Herança musical de Mozart: Em Salzburgo, o espírito de Natal está indissoluvelmente ligado à música espiritual do génio local. Durante os dias do Advento, em igrejas e salas de concertos, são tocadas missas, litanias e motetes escritos para a catedral local. Concertos no Mozarteum ou na sala universitária não são apenas diversão, mas eventos litúrgicos, imersivos na atmosfera do século XVIII.
Tradições alpinas das "Primeiras" e "Segundas Festa de Santos": A circunvolução das montanhas do entorno traz elementos do folclore tirolês e alpino. Nos mercados podem ser encontrados não apenas doces vienenses, mas também criações de artesãos locais: decorações de madeira esculpida "Schницбанкерль", figuras de ferro forjado, ladainhas. No período de 25 de dezembro a 6 de janeiro (o tempo dos "Rauchnächte" - "noites de fumaça"), em vilas ao redor e agora também em locais urbanos, passam desfiles de personagens do folclore alpino: Kramper, Perchten e Nochehods (Perchtenlauf). Isso é um lembrete das raízes pré-cristãs da festa, da luta contra os espíritos malignos do inverno.
Facto cultural: Em Salzburgo, a tradição dos presépios vivos (Krippe) foi preservada. Na capela da Igreja Franciscana ou no museu "Presépio Salzburgo" pode-se ver não figuras estáticas, mas cenas misteriosas representadas, o que remete à prática medieval do teatro religioso.
Apesar das diferenças, o espírito de Natal dos dois cidades é unido por elementos principais:
Cultura do Menino Jesus (Christkind): Este é o imagem central do presenteador, não o Papai Noel. Sua espera é a base da mitologia infantil de Natal.
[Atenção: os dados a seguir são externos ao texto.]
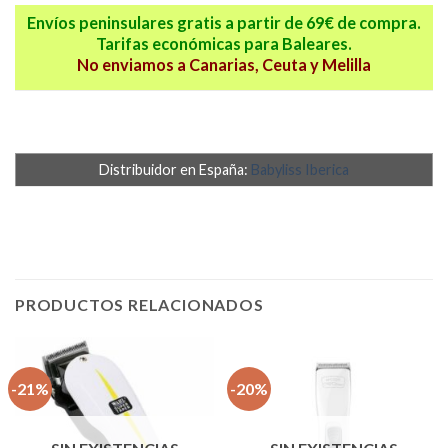
Envíos peninsulares gratis a partir de 69€ de compra.
Tarifas económicas para Baleares.
No enviamos a Canarias, Ceuta y Melilla
Distribuidor en España:
Babyliss Iberica
PRODUCTOS RELACIONADOS
-21%
-20%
Advento como principal tempo: O próprio festival é a culminação de um longo período de espera, marcado pelos buquês de Advento com quatro velas e calendários de Advento.
Noite de 24 de dezembro (Heiliger Abend) - estritamente familiar, íntima, passando pela troca de presentes e jantar tranquilo. As festas populares acontecem no período entre o Natal e Ano Novo.
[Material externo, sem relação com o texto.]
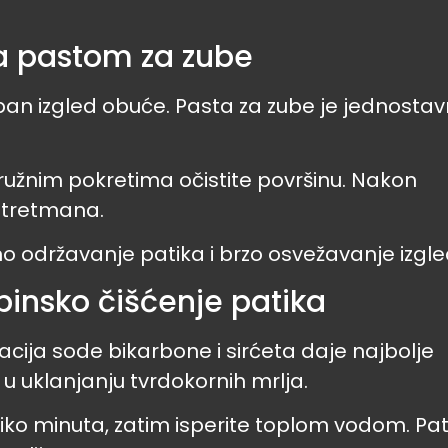
a pastom za zube
upan izgled obuće. Pasta za zube je jednosta
ružnim pokretima očistite površinu. Nakon
g tretmana.
 održavanje patika i brzo osvežavanje izgle
binsko čišćenje patika
acija sode bikarbone i sirćeta daje najbolje
 uklanjanju tvrdokornih mrlja.
iko minuta, zatim isperite toplom vodom. Pat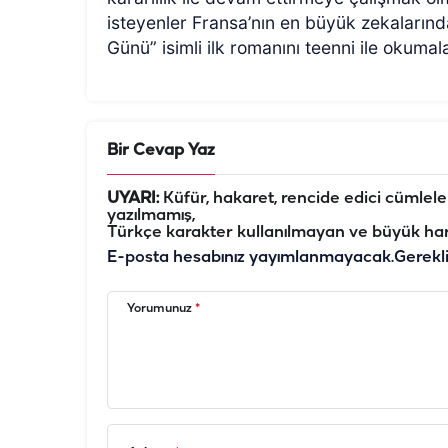
isteyenler Fransa’nın en büyük zekaları
Günü” isimli ilk romanını teenni ile okumal
Bir Cevap Yaz
UYARI:
Küfür, hakaret, rencide edici cümleler 
yazılmamış,
Türkçe karakter kullanılmayan ve büyük har
E-posta hesabınız yayımlanmayacak.
Gerekl
Yorumunuz
*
Assim, o espírito de Natal de Viena e Salzburgo não é apenas um conjunto de tradições, mas um construto espacial-temporal onde a história se materializa no som, no sabor, na luz e na arquitetura.
Viena oferece um modelo de festa representativa, elegante, direcionada, onde o legado da império serve como decoração para a experiência urbana moderna.
Salzburgo imerge na atmosfera autêntica, sagrada, enraizada no paisagem de celebração, onde a música litúrgica e os rituais arcaicos criam um sentimento de pertencimento a uma tradição eterna. Juntos, eles formam um ciclo completo da experiência de Natal austríaco: desde o esplendor secular e o triunfo musical na capital do império até o bem-estar cameral e a luta quase pagã contra a escuridão na cidade-forte alpina. Este é um espírito onde a pompa barroca encontra o conforto burguês, e o génio de Mozart se encontra com os rituais antigos de expulsão do inverno. A festa aqui se torna uma viagem no tempo, onde cada um pode encontrar sua nicho - entre o brilho da coroa imperial e a luz tranquila da vela em um presépio de madeira esculpida.